Danıştay 10. Dairesi, sendikaların yetki tespiti süreçlerinde patronların kötü niyetli müdahalelerini engelleyen kritik bir yönetmelik hükmünün yürütmesini durdurdu. Bu kararla birlikte patronların geriye dönük işten çıkış bildirimleriyle sendikaların yasal çoğunluğu sağlamasını engellemesinin yasal zemini oluştu. Avukat Mustafa Avcıoğlu, kararı Sendika.Org’a değerlendirdi
Danıştay 10. Dairesi, sendikaların yetki tespiti süreçlerinde patronların kötü niyetli müdahalelerini engelleyen kritik bir yönetmelik hükmünün yürütmesini durdurdu. Sendikalar yetki tespit başvurusunda bulunduğu sırada, patronların geriye dönük şekilde işçi çıkarması kötü niyetli olarak kabul edilip yetki tespit sürecini olumsuz etkilemezken, Danıştay bu yönetmeliğin yürütmesini durdurdu.

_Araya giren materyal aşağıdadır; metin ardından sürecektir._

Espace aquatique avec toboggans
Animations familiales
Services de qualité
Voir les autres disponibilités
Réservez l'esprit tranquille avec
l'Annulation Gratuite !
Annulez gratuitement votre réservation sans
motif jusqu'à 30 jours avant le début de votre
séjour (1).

Bu kararla birlikte patronların geriye dönük işten çıkış bildirimleriyle sendikaların yasal çoğunluğu sağlamasını engellemesinin yasal zemini oluştu.

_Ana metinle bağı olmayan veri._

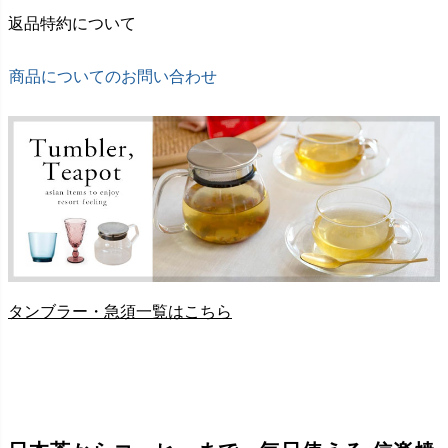
返品特約について
商品についてのお問い合わせ
タンブラー・急須一覧はこちら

DİSK/Enerji-Sen avukatı Mustafa Avcıoğlu kararı Sendika.Org’a değerlendirdi.
Danıştay’ın kararının, sendikaların işyerlerinde çoğunluğu elde ederek yetki almasını ve toplu iş sözleşmesi yapabilmesini daha da zorlaştırdığını aktaran Avcıoğlu, normalde sendika yetki başvurusu yapınca işverenin sonradan işçileri işten çıkarması veya istifa ettirmesinin dikkate alınmadığını belirtti. Avcıoğlu mevcut kararla işverenlerin geçmişe dönük işten çıkarmalarının ve benzeri yollarla çoğunluğu bozmasının kolaylaştığını belirtti. Halihazırda işveren beyanına dayalı ve sorunlu sistemin bu kararla daha da sıkıntılı hale geldiğini belirten Avcıoğlu’nun sözlerinin tamamı ise şu şekilde:
Danıştay’ın bu yürütmeyi durdurma kararı sendikaların mevcutta örgütlenme ve işverenlere karşı yürüttüğü mücadeleler sonucu yetki alabilme, yetki alsa da toplu iş sözleşmesi bağıtlama aşamasına geçmede zaten engellerle uğraşırken katmerlenmesi ve sendikasızlaştırma adımının da katmerlenmesi anlamına geliyor. Normalde siz sendika olarak Çalışma ve Sosyal Güvenlik Bakanlığı’na olumlu yetki tespiti için başvuru yaptığınız da bakanlık başvuruda bulunduğunuz tarih itibarıyla çoğunluk sayılarına bakıyor. Siz başvuru yaptıktan sonra işveren istifa ettirse de, işçilerin işkolunu değiştirse de veya işten çıkarma yapsa da dikkate alınmıyordu. Ne var ki Danıştay’ın bu kararı işverenlerin çeşitli yollarla çoğunluk sayılarında manipülasyon yapabilmesini zaten mevcutta kolayken çok daha kolay hale getiriyor ve ellerini rahatlatıyor. En başta sistem şu bakımdan zaten sıkıntılı; bakanlık Sosyal Güvenlik Kurumu’nun verilerini dikkate alıyor, kurum da işverenlerin sadece beyan üzerinden bildirdiği verileri dikkate alıyor.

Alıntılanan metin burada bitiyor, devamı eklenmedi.